● **To do**:
Please report the number of lines in the entries below that contain "Bridal", with nothing added.

● **Available data**:
═══

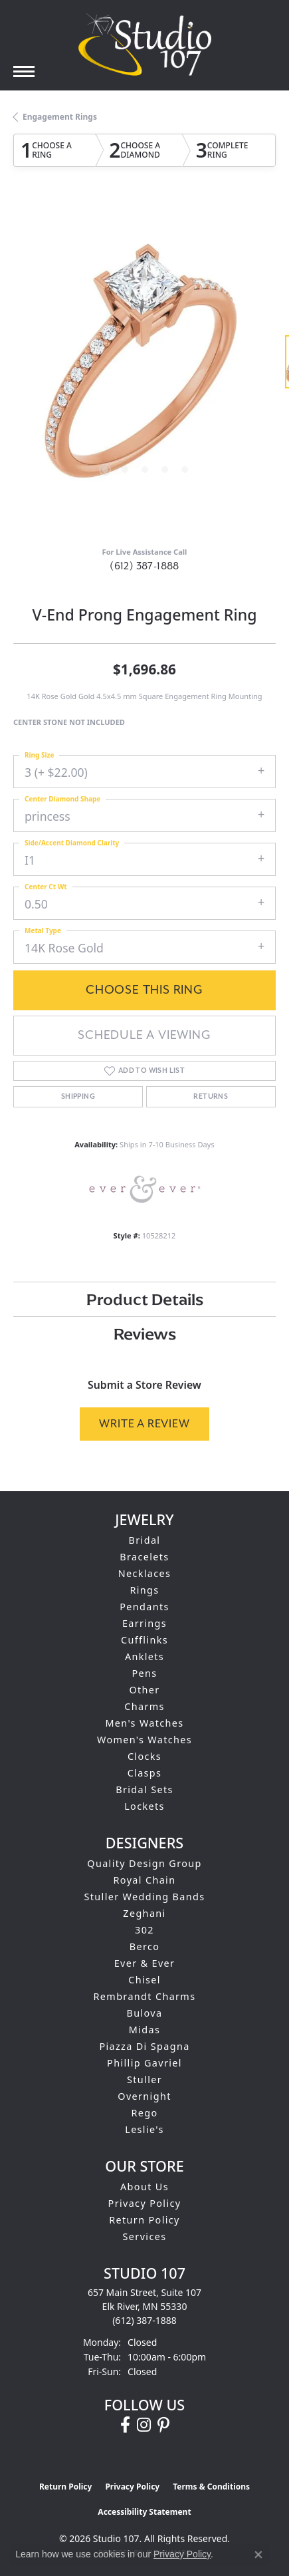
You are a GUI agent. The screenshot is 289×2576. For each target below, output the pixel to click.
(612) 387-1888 (144, 566)
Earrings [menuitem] (144, 1623)
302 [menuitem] (144, 1930)
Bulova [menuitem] (145, 2013)
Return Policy (144, 2220)
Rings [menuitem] (144, 1590)
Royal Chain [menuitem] (145, 1880)
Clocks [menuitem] (144, 1756)
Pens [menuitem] (144, 1673)
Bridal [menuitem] (145, 1540)
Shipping (78, 1097)
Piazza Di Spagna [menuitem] (144, 2046)
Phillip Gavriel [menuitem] (144, 2063)
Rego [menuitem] (144, 2112)
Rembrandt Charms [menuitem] (145, 1996)
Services (145, 2236)
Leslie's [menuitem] (144, 2129)
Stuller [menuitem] (144, 2079)
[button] (105, 469)
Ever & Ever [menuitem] (144, 1963)
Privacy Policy (144, 2203)
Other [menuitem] (144, 1689)
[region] (144, 368)
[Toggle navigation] (24, 71)
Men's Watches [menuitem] (144, 1723)
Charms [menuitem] (144, 1706)
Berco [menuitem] (145, 1946)
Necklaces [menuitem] (144, 1573)
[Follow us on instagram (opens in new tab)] (144, 2425)
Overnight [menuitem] (144, 2096)
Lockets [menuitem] (144, 1806)
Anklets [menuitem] (144, 1656)
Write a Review (144, 1424)
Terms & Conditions (211, 2486)
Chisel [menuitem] (144, 1979)
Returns (210, 1097)
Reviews (145, 1334)
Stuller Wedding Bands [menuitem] (144, 1896)
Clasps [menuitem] (145, 1773)
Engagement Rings (60, 116)
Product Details (144, 1299)
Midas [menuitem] (144, 2029)
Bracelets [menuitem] (144, 1556)
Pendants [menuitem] (144, 1606)
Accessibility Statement (144, 2511)
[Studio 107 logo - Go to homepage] (144, 44)
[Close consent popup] (258, 2555)
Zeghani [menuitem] (144, 1913)
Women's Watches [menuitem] (144, 1739)
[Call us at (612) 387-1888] (144, 2320)
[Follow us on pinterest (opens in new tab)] (163, 2425)
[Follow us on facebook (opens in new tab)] (125, 2425)
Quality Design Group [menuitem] (144, 1863)
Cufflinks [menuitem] (144, 1640)
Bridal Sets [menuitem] (144, 1789)
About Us (144, 2186)
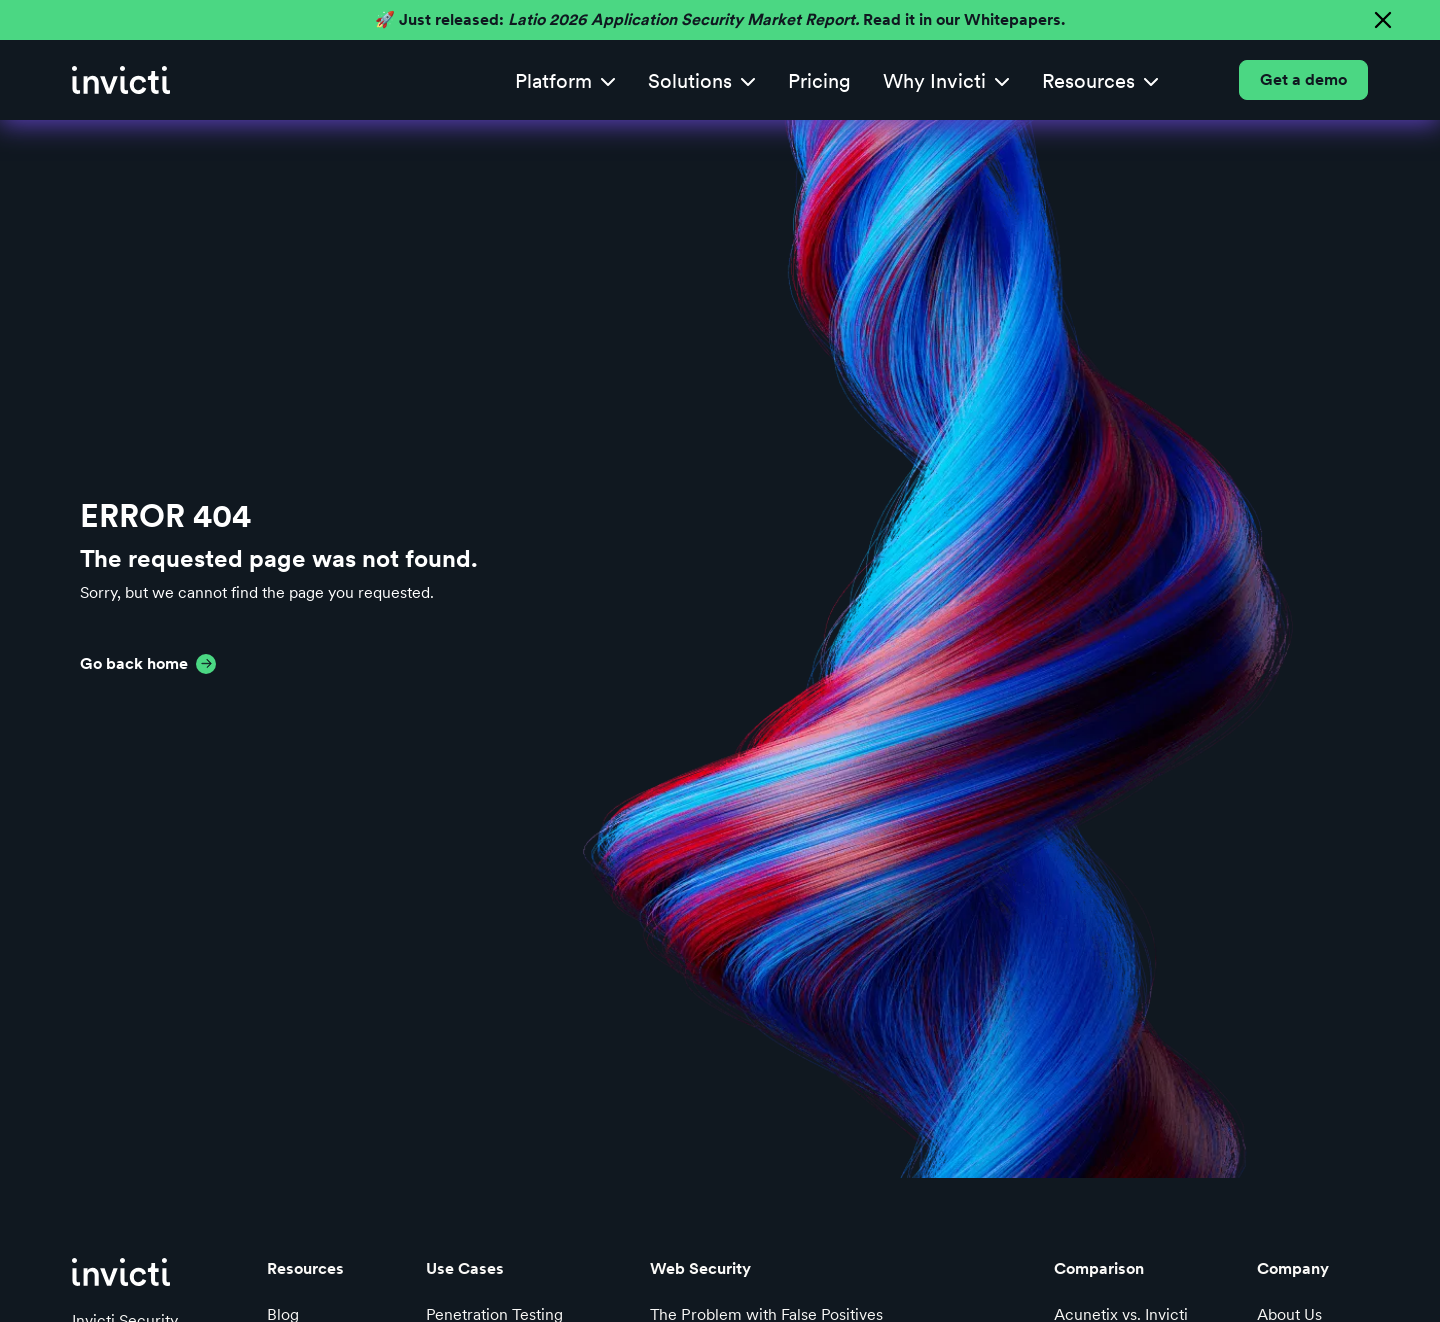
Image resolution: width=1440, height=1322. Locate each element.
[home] (121, 80)
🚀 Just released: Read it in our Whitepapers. (720, 19)
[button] (565, 80)
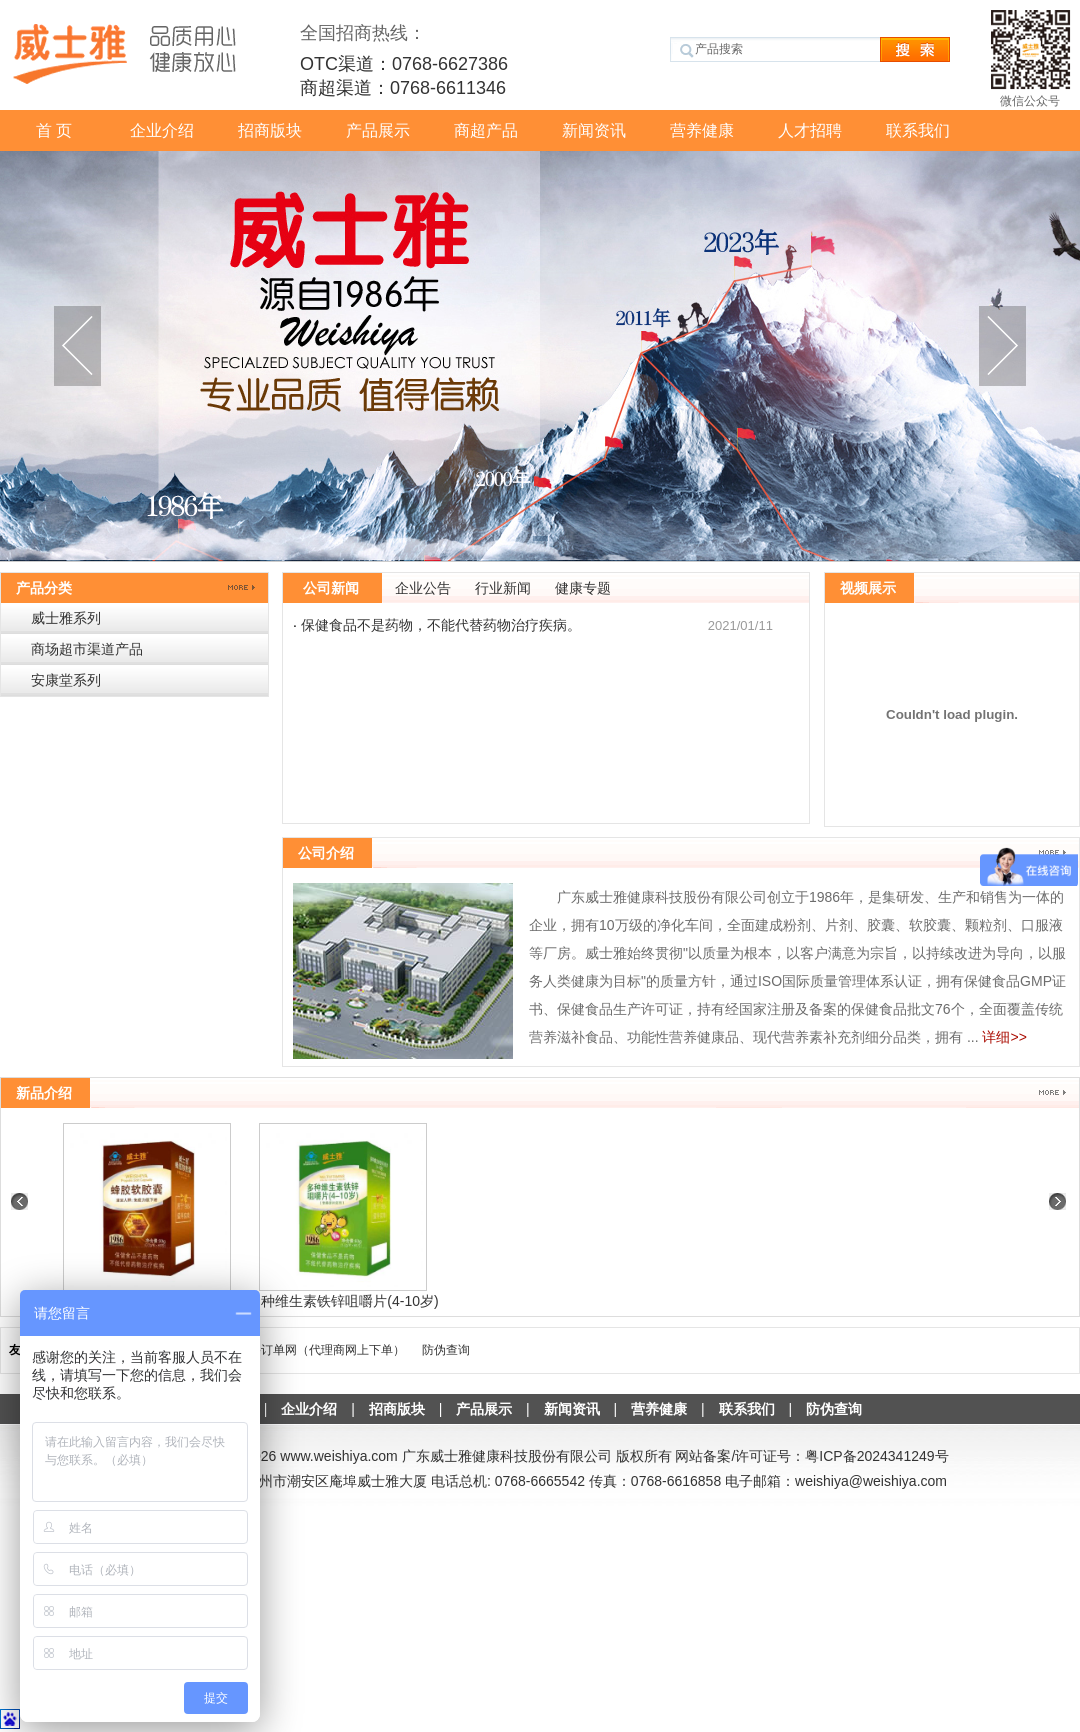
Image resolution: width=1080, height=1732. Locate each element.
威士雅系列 (66, 618)
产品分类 (44, 588)
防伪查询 (446, 1350)
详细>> (1004, 1037)
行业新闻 (503, 588)
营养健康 (702, 130)
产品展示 (378, 130)
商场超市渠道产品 (87, 649)
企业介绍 (162, 130)
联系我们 (918, 130)
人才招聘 (810, 130)
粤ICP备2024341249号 (876, 1456)
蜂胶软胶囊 (342, 1301)
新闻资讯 (594, 130)
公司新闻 (331, 588)
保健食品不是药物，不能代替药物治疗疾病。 (441, 625)
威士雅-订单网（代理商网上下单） (313, 1350)
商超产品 (486, 130)
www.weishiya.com (338, 1456)
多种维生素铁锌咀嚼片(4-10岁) (537, 1301)
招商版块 (270, 130)
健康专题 (583, 588)
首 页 (54, 130)
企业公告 (423, 588)
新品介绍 (44, 1093)
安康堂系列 (66, 680)
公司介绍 (326, 853)
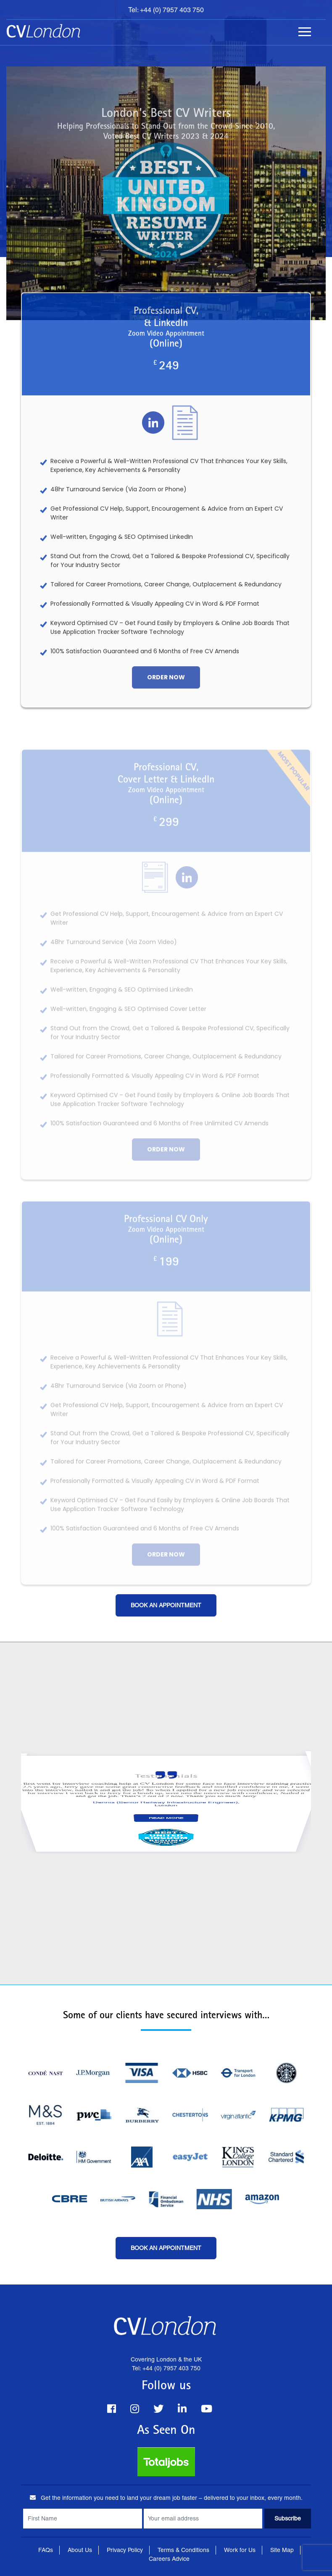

═══

● **Output**:
2